| Task to complete |
Only the lines that include "dans" should be copied from the data below.

| Entries shown |
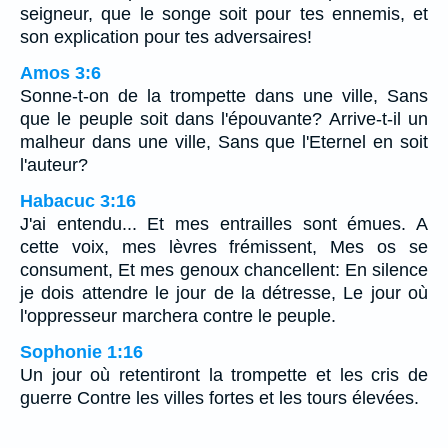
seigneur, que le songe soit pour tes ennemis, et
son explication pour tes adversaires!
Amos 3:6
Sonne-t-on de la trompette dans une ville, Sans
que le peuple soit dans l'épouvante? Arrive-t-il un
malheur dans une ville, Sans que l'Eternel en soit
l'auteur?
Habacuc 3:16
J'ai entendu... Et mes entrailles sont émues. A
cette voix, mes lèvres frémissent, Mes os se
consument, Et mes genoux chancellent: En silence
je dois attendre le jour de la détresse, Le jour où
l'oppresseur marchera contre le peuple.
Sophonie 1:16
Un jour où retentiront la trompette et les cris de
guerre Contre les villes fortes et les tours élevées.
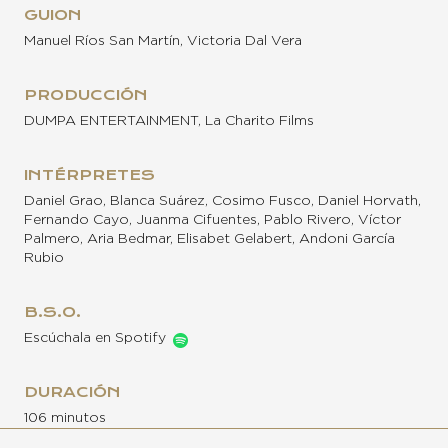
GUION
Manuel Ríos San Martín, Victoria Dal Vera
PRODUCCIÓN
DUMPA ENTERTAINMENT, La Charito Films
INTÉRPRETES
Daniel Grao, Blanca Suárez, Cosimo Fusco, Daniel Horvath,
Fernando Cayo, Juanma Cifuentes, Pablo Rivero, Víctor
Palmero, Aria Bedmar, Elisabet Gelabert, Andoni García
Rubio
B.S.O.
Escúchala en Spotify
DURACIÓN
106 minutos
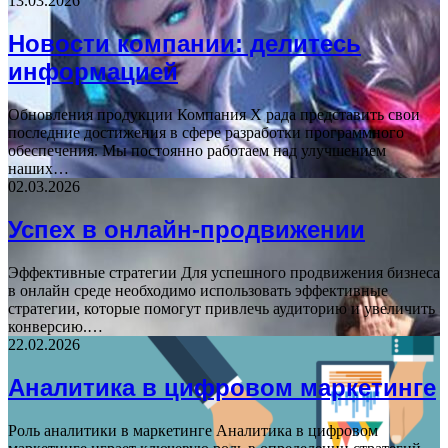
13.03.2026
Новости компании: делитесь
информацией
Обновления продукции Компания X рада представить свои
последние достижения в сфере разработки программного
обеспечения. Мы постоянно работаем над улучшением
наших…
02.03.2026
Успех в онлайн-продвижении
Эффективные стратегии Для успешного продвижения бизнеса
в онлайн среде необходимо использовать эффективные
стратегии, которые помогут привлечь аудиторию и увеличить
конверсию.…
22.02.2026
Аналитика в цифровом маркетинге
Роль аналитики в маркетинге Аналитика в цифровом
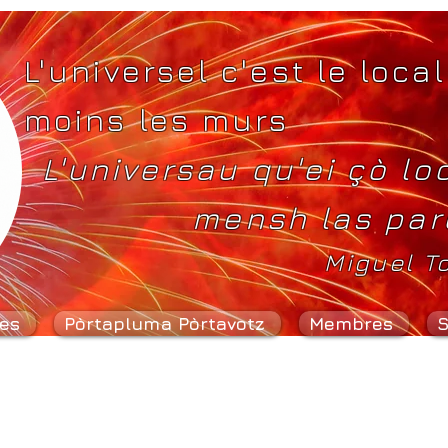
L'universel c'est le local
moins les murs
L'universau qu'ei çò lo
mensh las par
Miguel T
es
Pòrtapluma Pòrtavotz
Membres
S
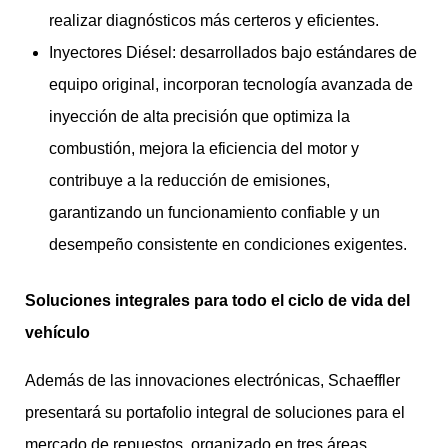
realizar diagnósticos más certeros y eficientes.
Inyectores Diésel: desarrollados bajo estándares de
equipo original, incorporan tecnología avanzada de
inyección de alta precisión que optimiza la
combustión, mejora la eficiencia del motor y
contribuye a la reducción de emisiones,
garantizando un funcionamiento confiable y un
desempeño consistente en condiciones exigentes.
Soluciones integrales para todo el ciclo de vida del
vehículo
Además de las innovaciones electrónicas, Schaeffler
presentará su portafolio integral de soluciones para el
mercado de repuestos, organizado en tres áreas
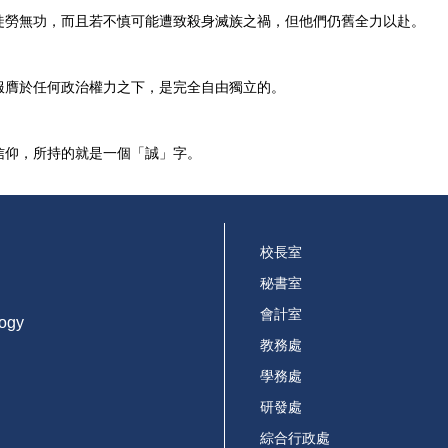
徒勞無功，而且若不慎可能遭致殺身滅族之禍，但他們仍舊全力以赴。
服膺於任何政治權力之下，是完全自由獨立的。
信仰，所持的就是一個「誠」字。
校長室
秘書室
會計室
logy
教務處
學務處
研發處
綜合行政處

| Exercise output |
Sonne-t-on de la trompette dans une ville, Sans
que le peuple soit dans l'épouvante? Arrive-t-il un
malheur dans une ville, Sans que l'Eternel en soit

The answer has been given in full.